Only God has power over this world. Jesus, in commanding the demons as he later in the Gospel commands the wind and the waves, does only what God can do. Once we are joined to Christ, the enemy has no more authority or power over us. Unless, of course, we give it to him through sin. If we cling to the Lord and listen to him, we have nothing to worry about. If not, we have lots to worry about.
“OK, the ancients may have attributed too much to demonic influence,”
What is the man getting at?
If demons do exist, it would be near impossible to attribute “too much” influence to them, thinks Toad. How would anyone know where to draw the line?
How can we ever know how much influence demons actually have?
If they don’t exist, well…
Certain psychiatric orders, previously attributed to demons, are demonstrably caused by material reasons.

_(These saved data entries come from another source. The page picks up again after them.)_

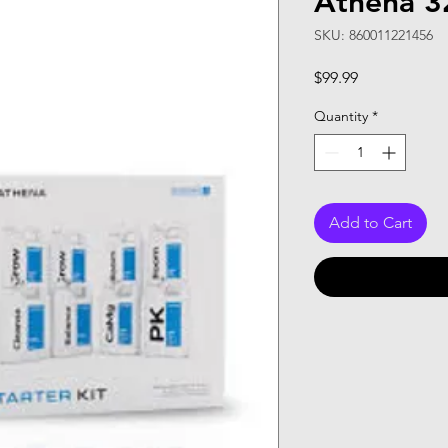
Athena 32
SKU: 860011221456
Price
$99.99
Quantity
*
Add to Cart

Now, psychiatric disorders and demons do not rule each other out ; but it is clear that it is possible that lack of knowledge can attribute some personality disorders caused by chemical imbalances, or physical lesions in the brain, etc, to be wrongfully attributed to demonic influences.

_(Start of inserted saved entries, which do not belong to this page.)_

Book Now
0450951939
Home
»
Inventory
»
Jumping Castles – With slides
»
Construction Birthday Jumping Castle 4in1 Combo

Hence, the possibility to attribute too much influence to them.
The Church turns down almost all applications for the Rite of Exorcism, because in some 99% of cases, she determines the causes of the affliction not to be demonic.
Of course that still leaves the 1% …
From the reassuringly down-to-earth comments of both Chris and Jabba, it’s plain that demons are grossly overrated by Dr. D’Ambrosio.

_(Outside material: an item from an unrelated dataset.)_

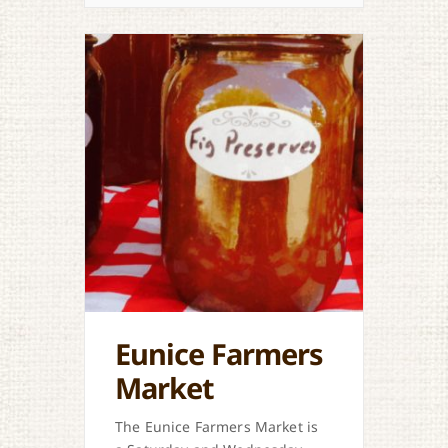
Eunice Farmers
Market
The Eunice Farmers Market is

There’s a comfort for us all.
(Toad will still let his do as they like, though.)
“OK, the ancients may have attributed too much to demonic influence, but moderns tend to make the opposite error. “
That’s the trouble! We have now gone to the other extreme: to either refuse to believe in the devils’ existence, or at least of ignoring or diminishing their “demonic influence”…. as a look around us at the world today will verify. It has often been said, that the current general disbelief in the devil has been his (the devil’s) greatest achievement!
“…as a look around us at the world today will verify.”
I dunno, Kathleen. The world has been pretty awful from Day One. (God would agree. Remember the Flood?) Nowadays it’s awful in a different way. Not necessarily worse than the other ways, just different.
And it varies. Life now is surely less awful than it was in, say, 1942, but possibly more awful than in, say, 1962. And a fair bit more awful than in, say, 1992.
Of course these observations by Toad are all simply relative. To him.
From what I have heard…….One way you can tell if someone is possessed or “possibly’ possessed is when medication (psychiatric medication) doesn’t work on the person.
One can tell how prevalent the demonic influence on our society is by the condition of the Catholic Church. If there is a crisis in the faith, and there is, then the demon prowls about the world freely seeking the ruin of souls.